Year 341 BC was a year of the pre-Julian Roman calendar. At the time it was known as the Year of the Consulship of Venno and Privernas (or, less frequently, year 413 Ab urbe condita). The denomination 341 BC for this year has been used since the early medieval period, when the Anno Domini calendar era became the prevalent method in Europe for naming years.

Events 
 By place 
 Macedonia 
 Philip II of Macedon completes his annexation of Thrace. This is regarded by Athens as a further threat to the city's safety.

 Greece 
 Demosthenes delivers his Third Philippic. In it, he demands resolute action against Philip II.  Demosthenes now dominates Athenian politics and is able to considerably weaken the pro-Macedonian faction led by Aeschines. As a result, Demosthenes becomes controller of the Athenian navy.
 A grand alliance is organised by Demosthenes against Philip II, which includes Byzantium and former enemies of Athens, such as Thebes. These developments worry Philip and increase his anger towards Demosthenes.
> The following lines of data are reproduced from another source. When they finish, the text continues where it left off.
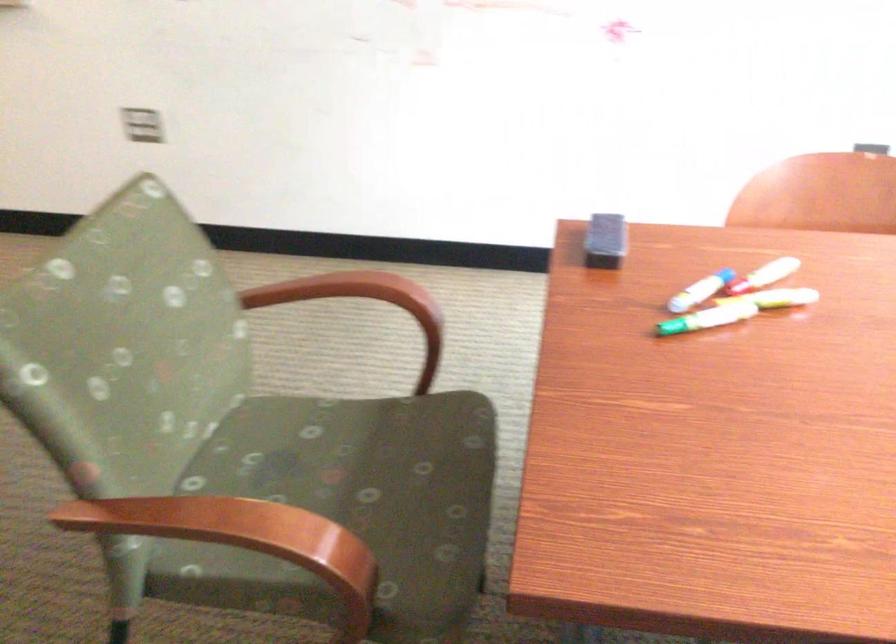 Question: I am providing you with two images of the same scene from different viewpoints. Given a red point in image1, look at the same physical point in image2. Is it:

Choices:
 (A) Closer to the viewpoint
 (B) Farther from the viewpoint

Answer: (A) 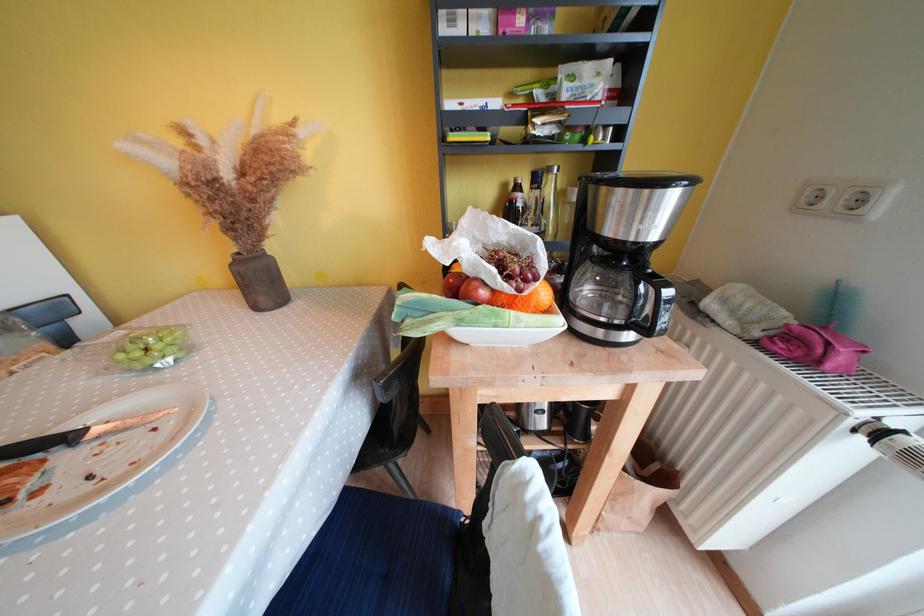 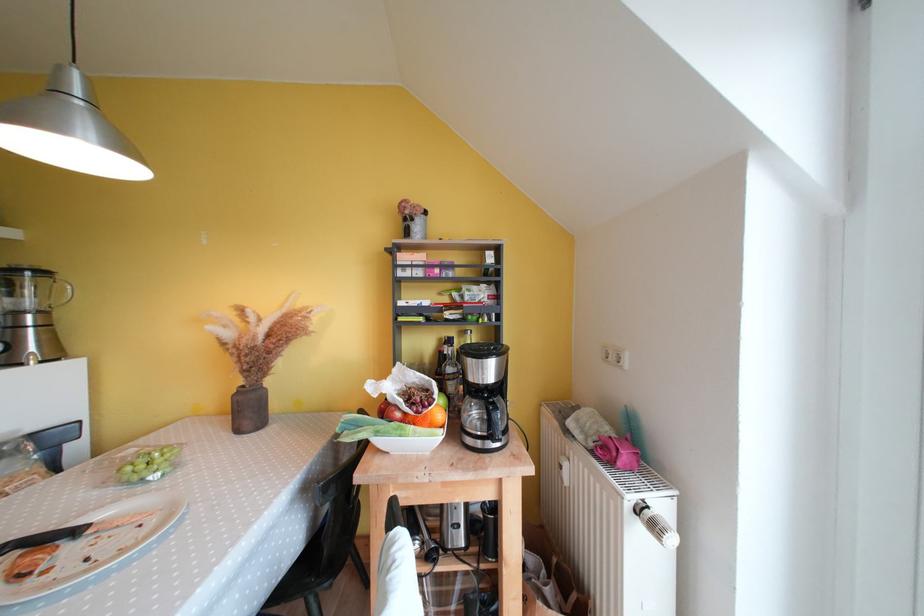 The point at (511, 188) is marked in the first image. Where is the corresponding point in the second image?

(446, 342) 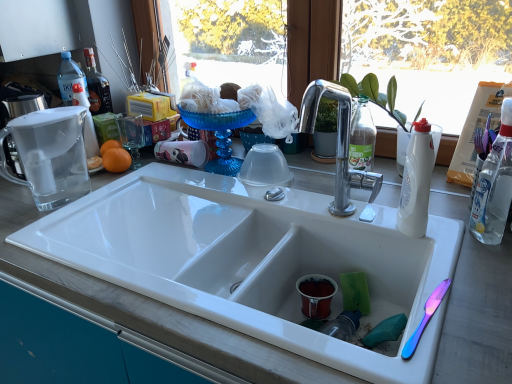 Find the location of a particular element. Image resolution: width=512 pixels, height=384 pixels. free point in front of clear glass pitcher at upper left is located at coordinates (57, 230). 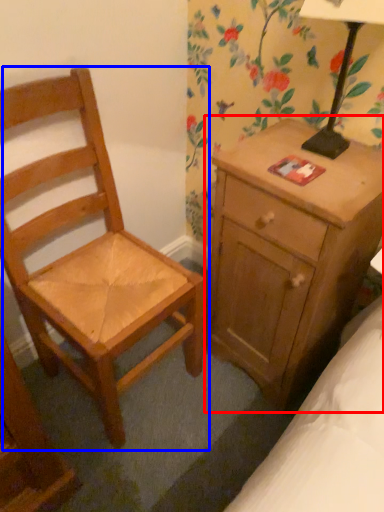 Question: Which object is further to the camera taking this photo, nightstand (highlighted by a red box) or chair (highlighted by a blue box)?

Choices:
 (A) nightstand
 (B) chair

Answer: (A) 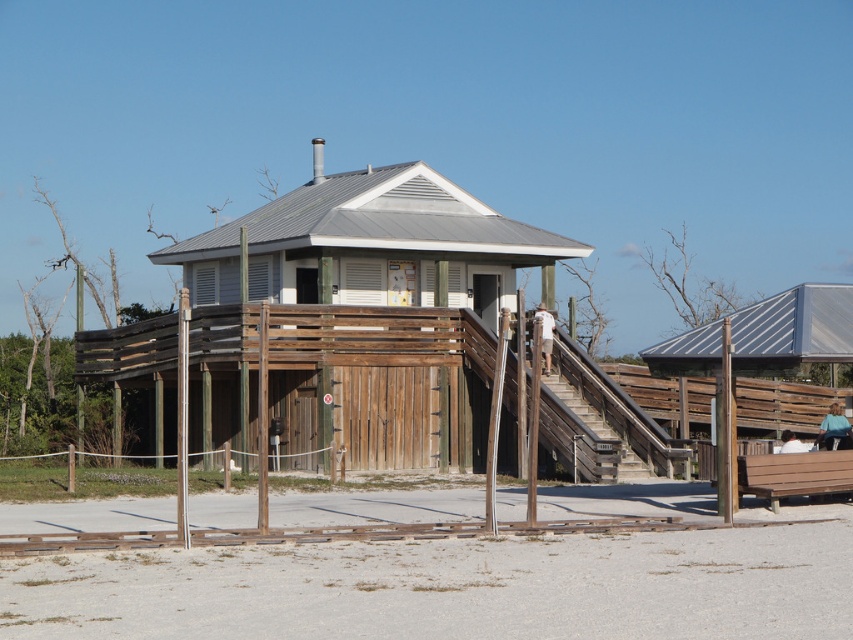 Question: Which object is farther from the camera taking this photo?

Choices:
 (A) light blue shirt at lower right
 (B) metallic gray bench at right
 (C) white cotton shorts at center
 (D) blue denim shirt at lower right

Answer: (D)

Question: Is white sandy beach at lower center further to camera compared to light blue shirt at lower right?

Choices:
 (A) no
 (B) yes

Answer: (A)

Question: Which of the following is the closest to the observer?

Choices:
 (A) (804, 451)
 (B) (828, 440)

Answer: (A)

Question: Among these objects, which one is farthest from the camera?

Choices:
 (A) metallic gray bench at right
 (B) white sandy beach at lower center
 (C) light blue shirt at lower right

Answer: (C)

Question: Does metallic gray bench at right appear on the left side of blue denim shirt at lower right?

Choices:
 (A) yes
 (B) no

Answer: (A)

Question: Is blue denim shirt at lower right positioned behind light blue shirt at lower right?

Choices:
 (A) no
 (B) yes

Answer: (B) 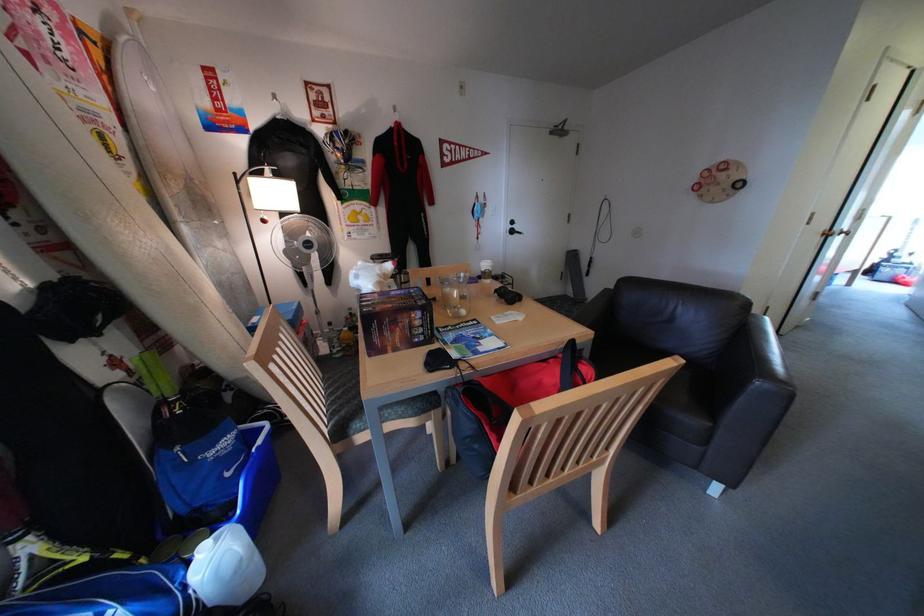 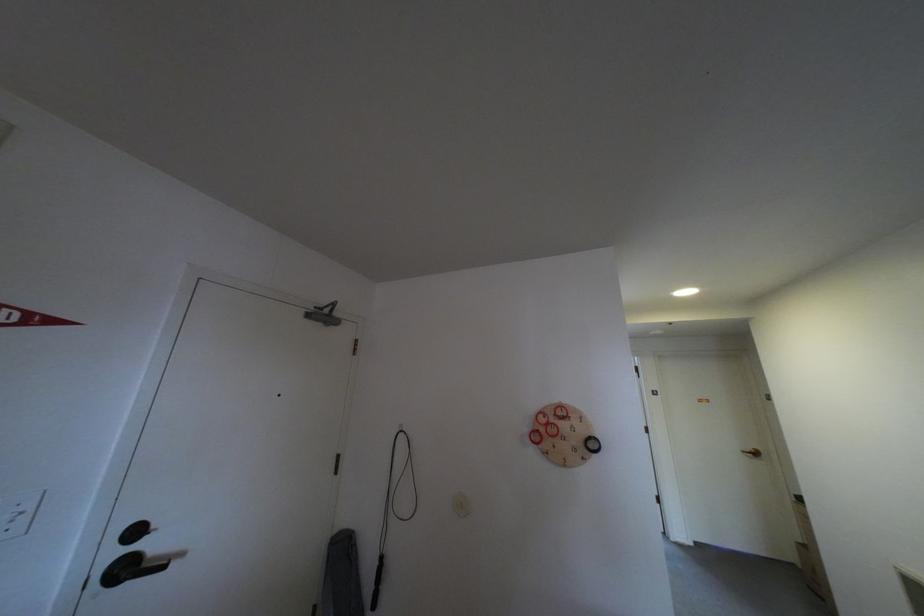 Where in the second image is the point corresponding to (526,233) from the first image?

(140, 570) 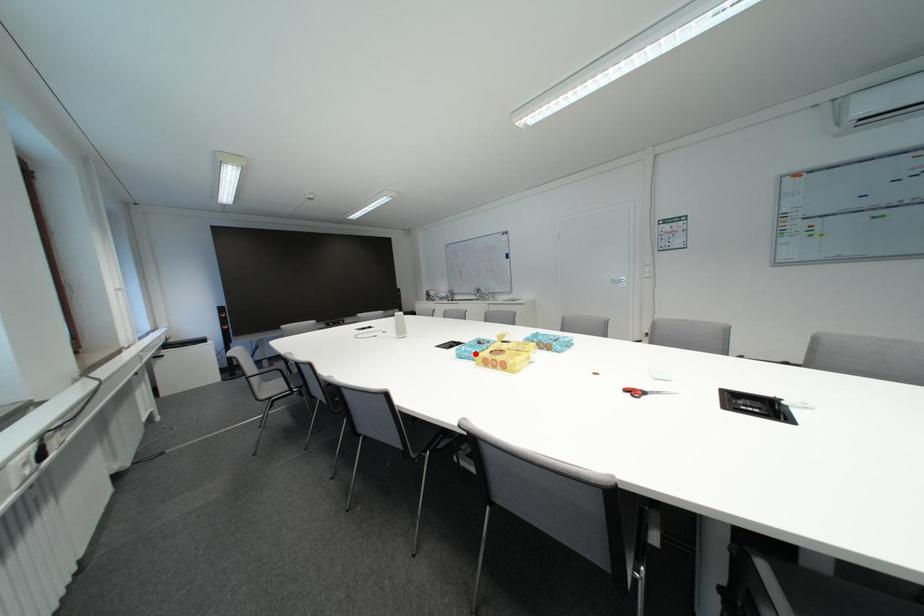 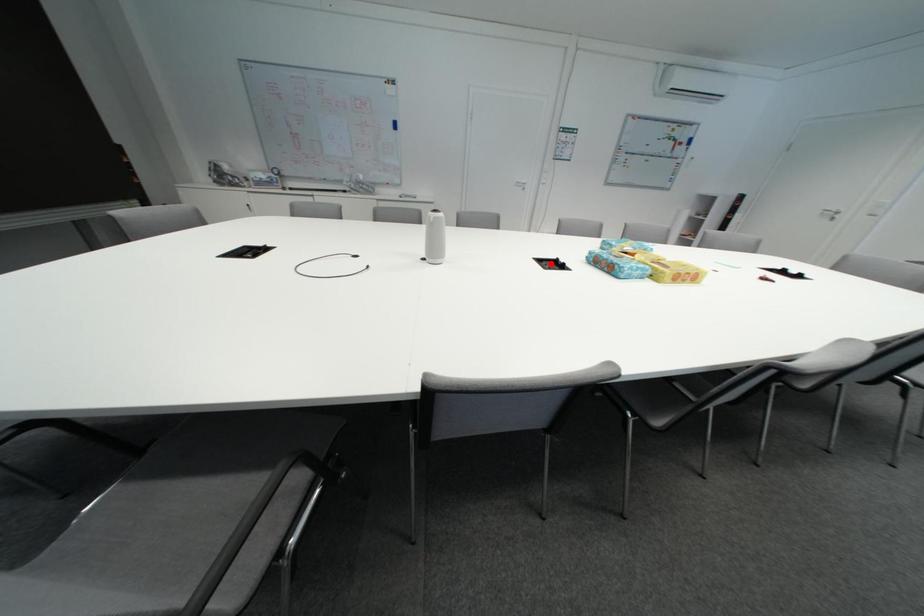 I am providing you with two images of the same scene from different viewpoints. A red point is marked on the first image and another point is marked on the second image. Do the highlighted points in image1 and image2 indicate the same real-world spot?

No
The Athenian Assembly, however, lays aside Philip's grievances against Demosthenes' conduct and denounces the Peace of Philocrates which has been signed by both sides in 346 BC, an action equivalent to an official declaration of war by Athens against Macedonia.

 Roman Republic 
 The First Samnite War ends with Rome triumphant and the Samnites willing to make peace. The war is ended with a hasty peace agreement, owing to a revolt by Rome's Latin allies, who resent their dependence on the dominant city. Despite its brevity, the First Samnite War results in the major acquisition by Rome of the rich land of Campania with its capital of Capua.